Pictures don't belong in the copy; print all the records exactly.

Collected data:
----

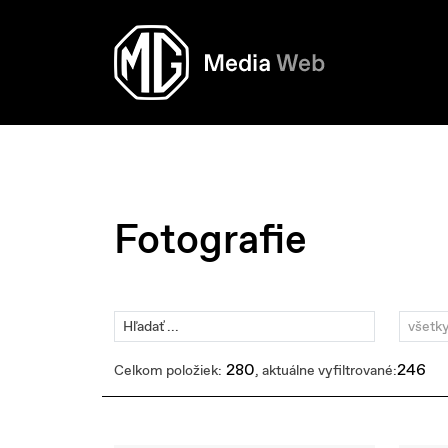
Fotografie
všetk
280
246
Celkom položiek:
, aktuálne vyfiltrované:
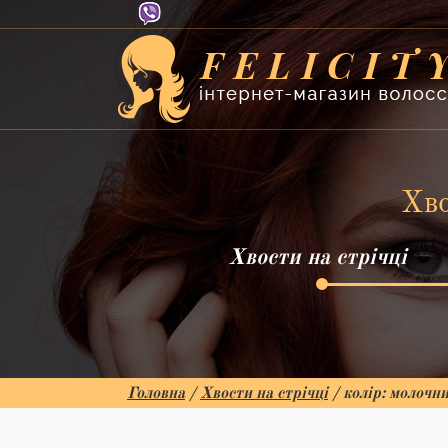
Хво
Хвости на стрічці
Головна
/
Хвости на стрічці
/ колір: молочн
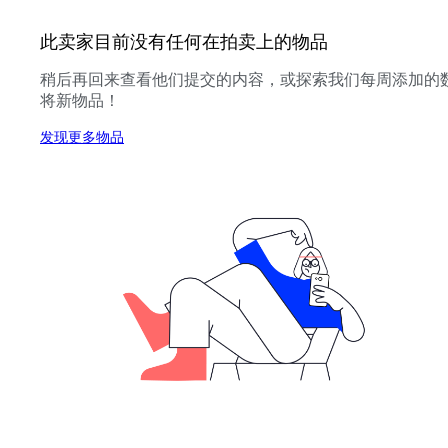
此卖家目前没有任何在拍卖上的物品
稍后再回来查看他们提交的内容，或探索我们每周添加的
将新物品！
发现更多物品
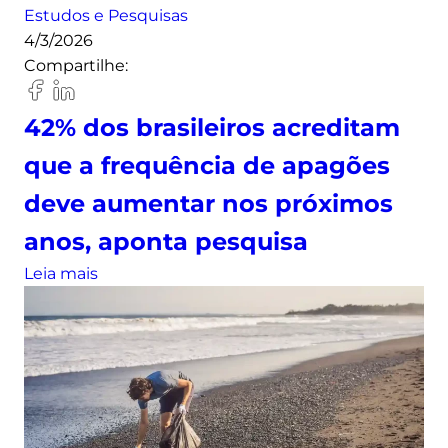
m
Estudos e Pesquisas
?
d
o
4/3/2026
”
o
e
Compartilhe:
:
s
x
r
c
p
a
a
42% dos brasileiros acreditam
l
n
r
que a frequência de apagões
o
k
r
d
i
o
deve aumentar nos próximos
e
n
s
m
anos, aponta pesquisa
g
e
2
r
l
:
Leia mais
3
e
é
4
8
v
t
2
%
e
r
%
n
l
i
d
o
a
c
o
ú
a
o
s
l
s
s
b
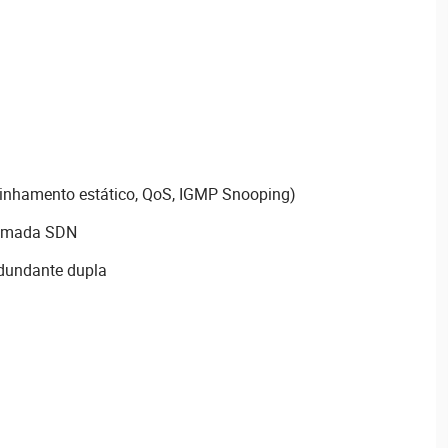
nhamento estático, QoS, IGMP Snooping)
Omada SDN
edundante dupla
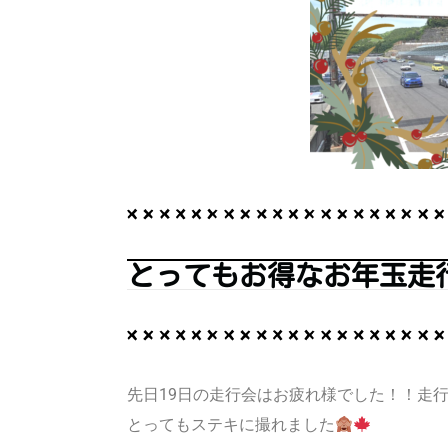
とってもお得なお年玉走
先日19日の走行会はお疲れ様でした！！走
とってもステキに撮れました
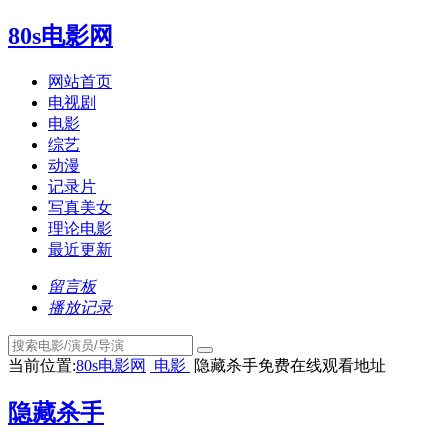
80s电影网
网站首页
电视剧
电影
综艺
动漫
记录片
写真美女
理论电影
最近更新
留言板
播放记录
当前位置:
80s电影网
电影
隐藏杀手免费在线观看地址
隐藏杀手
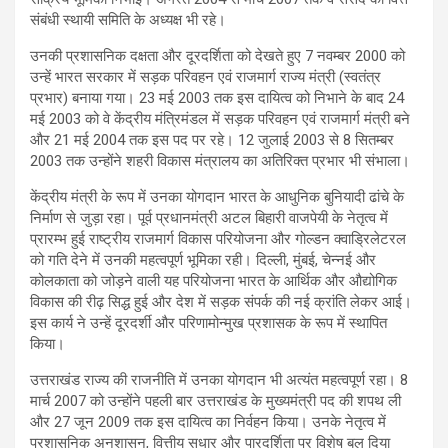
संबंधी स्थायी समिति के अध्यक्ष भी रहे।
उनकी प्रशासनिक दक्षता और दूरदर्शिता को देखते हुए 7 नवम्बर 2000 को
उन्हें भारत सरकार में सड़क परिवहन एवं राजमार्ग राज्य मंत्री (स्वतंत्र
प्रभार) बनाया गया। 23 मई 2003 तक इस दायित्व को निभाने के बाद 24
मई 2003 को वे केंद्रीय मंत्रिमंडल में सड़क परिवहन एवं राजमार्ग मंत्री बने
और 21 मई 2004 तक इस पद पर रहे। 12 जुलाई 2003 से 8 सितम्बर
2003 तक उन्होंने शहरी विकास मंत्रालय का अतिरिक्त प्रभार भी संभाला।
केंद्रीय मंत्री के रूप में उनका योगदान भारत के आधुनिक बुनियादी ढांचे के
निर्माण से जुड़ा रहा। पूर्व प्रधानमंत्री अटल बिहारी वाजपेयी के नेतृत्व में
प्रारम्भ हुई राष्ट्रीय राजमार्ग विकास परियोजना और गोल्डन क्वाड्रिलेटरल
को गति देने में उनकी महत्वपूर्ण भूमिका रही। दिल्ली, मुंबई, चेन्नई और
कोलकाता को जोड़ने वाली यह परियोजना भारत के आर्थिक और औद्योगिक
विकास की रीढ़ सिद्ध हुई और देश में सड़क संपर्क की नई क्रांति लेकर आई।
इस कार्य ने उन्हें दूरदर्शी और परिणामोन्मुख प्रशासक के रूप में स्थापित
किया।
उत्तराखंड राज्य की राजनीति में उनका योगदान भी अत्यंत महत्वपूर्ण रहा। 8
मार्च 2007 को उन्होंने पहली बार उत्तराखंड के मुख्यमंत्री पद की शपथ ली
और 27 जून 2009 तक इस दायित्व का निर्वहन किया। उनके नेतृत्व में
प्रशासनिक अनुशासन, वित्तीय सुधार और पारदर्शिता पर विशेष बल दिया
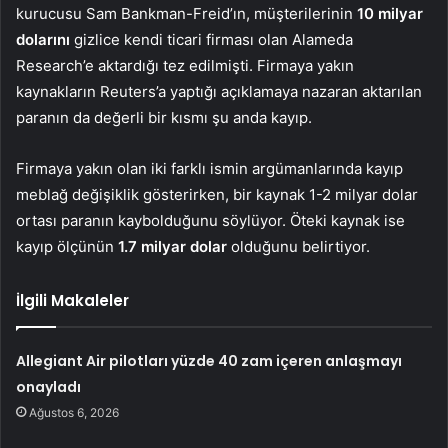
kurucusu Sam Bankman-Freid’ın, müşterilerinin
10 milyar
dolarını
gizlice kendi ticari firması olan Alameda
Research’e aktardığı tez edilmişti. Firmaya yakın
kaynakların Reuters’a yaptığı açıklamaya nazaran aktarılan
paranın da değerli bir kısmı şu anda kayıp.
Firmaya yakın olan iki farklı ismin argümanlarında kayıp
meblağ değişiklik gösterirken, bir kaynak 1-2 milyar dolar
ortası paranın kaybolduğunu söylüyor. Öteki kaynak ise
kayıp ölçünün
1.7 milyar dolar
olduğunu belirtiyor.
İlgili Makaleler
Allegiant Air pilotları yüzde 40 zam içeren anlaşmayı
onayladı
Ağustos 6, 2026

----

Reply:
Fotografie
všetk
280
246
Celkom položiek:
, aktuálne vyfiltrované:
Хво
Хвости на стрічці
Головна
/
Хвости на стрічці
/ колір: молочн
此卖家目前没有任何在拍卖上的物品
稍后再回来查看他们提交的内容，或探索我们每周添加的
将新物品！
发现更多物品
m
Estudos e Pesquisas
?
d
o
4/3/2026
”
o
e
Compartilhe:
:
s
x
r
c
p
a
a
42% dos brasileiros acreditam
l
n
r
que a frequência de apagões
o
k
r
d
i
o
deve aumentar nos próximos
e
n
s
m
anos, aponta pesquisa
g
e
2
r
l
:
Leia mais
3
e
é
4
8
v
t
2
%
e
r
%
n
l
i
d
o
a
c
o
ú
a
o
s
l
s
s
b
nhamento estático, QoS, IGMP Snooping)
Omada SDN
edundante dupla
とってもお得なお年玉走
先日19日の走行会はお疲れ様でした！！走
とってもステキに撮れました
80s电影网
网站首页
电视剧
电影
综艺
动漫
记录片
写真美女
理论电影
最近更新
留言板
播放记录
当前位置:
80s电影网
电影
隐藏杀手免费在线观看地址
隐藏杀手
संबंधी स्थायी समिति के अध्यक्ष भी रहे।
उनकी प्रशासनिक दक्षता और दूरदर्शिता को देखते हुए 7 नवम्बर 2000 को
उन्हें भारत सरकार में सड़क परिवहन एवं राजमार्ग राज्य मंत्री (स्वतंत्र
प्रभार) बनाया गया। 23 मई 2003 तक इस दायित्व को निभाने के बाद 24
मई 2003 को वे केंद्रीय मंत्रिमंडल में सड़क परिवहन एवं राजमार्ग मंत्री बने
और 21 मई 2004 तक इस पद पर रहे। 12 जुलाई 2003 से 8 सितम्बर
2003 तक उन्होंने शहरी विकास मंत्रालय का अतिरिक्त प्रभार भी संभाला।
केंद्रीय मंत्री के रूप में उनका योगदान भारत के आधुनिक बुनियादी ढांचे के
निर्माण से जुड़ा रहा। पूर्व प्रधानमंत्री अटल बिहारी वाजपेयी के नेतृत्व में
प्रारम्भ हुई राष्ट्रीय राजमार्ग विकास परियोजना और गोल्डन क्वाड्रिलेटरल
को गति देने में उनकी महत्वपूर्ण भूमिका रही। दिल्ली, मुंबई, चेन्नई और
कोलकाता को जोड़ने वाली यह परियोजना भारत के आर्थिक और औद्योगिक
विकास की रीढ़ सिद्ध हुई और देश में सड़क संपर्क की नई क्रांति लेकर आई।
इस कार्य ने उन्हें दूरदर्शी और परिणामोन्मुख प्रशासक के रूप में स्थापित
किया।
उत्तराखंड राज्य की राजनीति में उनका योगदान भी अत्यंत महत्वपूर्ण रहा। 8
मार्च 2007 को उन्होंने पहली बार उत्तराखंड के मुख्यमंत्री पद की शपथ ली
और 27 जून 2009 तक इस दायित्व का निर्वहन किया। उनके नेतृत्व में
प्रशासनिक अनुशासन, वित्तीय सुधार और पारदर्शिता पर विशेष बल दिया
kurucusu Sam Bankman-Freid’ın, müşterilerinin
10 milyar
dolarını
gizlice kendi ticari firması olan Alameda
Research’e aktardığı tez edilmişti. Firmaya yakın
kaynakların Reuters’a yaptığı açıklamaya nazaran aktarılan
paranın da değerli bir kısmı şu anda kayıp.
Firmaya yakın olan iki farklı ismin argümanlarında kayıp
meblağ değişiklik gösterirken, bir kaynak 1-2 milyar dolar
ortası paranın kaybolduğunu söylüyor. Öteki kaynak ise
kayıp ölçünün
1.7 milyar dolar
olduğunu belirtiyor.
İlgili Makaleler
Allegiant Air pilotları yüzde 40 zam içeren anlaşmayı
onayladı
Ağustos 6, 2026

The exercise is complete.